Matt Archambault: Fantastic for semi-beginners at figure drawing. If you're more advanced, you'll mostly be using his class to figure draw rather than learn. You take him freshman year.

Stephen Gaffney: Great for everything non-beginner figure drawing. He'll get you out of that "Draw with boxes for heads" phase.

Don Poynter: The best for perspective and layout drawing. He has a pinpoint eye for perfect perspective, and a really good storyboard class as well.

Richard Gorey: Great storyboarding teacher, he'll help you understand the pitching process, practice with it, building a pitch bible if you wish, etc.

James Grimaldi: Great screenwriting teacher. He is listed as storyboard and you will be doing storyboards, but he can't draw, he's a writer through and through and will improve purely your storytelling skill, not so much your drawing skills.

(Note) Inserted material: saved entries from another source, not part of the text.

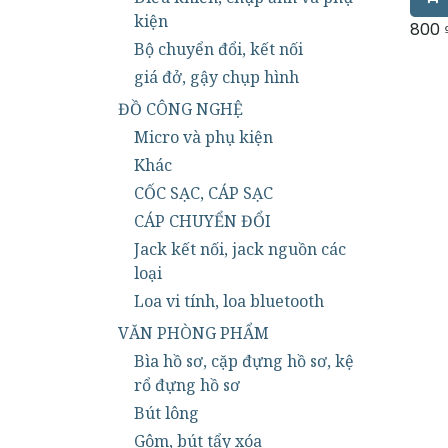
đại n
kiện
cả cá
800
chuyể
Bộ chuyển đổi, kết nối
jack 
thế c
giá đở, gậy chụp hình
mini 
Thuật
ĐỒ CÔNG NGHỆ
Sơ Đ
Liên
Micro và phụ kiện
Hàng 
Khác
CỐC SẠC, CÁP SẠC
CÁP CHUYỂN ĐỔI
Jack kết nối, jack nguồn các
loại
Loa vi tính, loa bluetooth
VĂN PHÒNG PHẨM
Bìa hồ sơ, cặp đựng hồ sơ, kệ
rổ đựng hồ sơ
Bút lông
Gôm, bút tẩy xóa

Mario Menjivar: The best 2D animation teacher the school has to offer. He has a ton of Disney animation experience, will teacher students how to flip, how to quickly animate, and get them used to drawing on paper before they move digitally. Downside is he has no digital animation training, so you need to learn that in Digital Composition Class or on your own.

There's a lot of humanities classes, too, which I think is SVA's downside because you will be taking almost more humanities classes than art classes and most of the time, students phone them in and it eats up A LOT of your project time. I will be doing a second post on that.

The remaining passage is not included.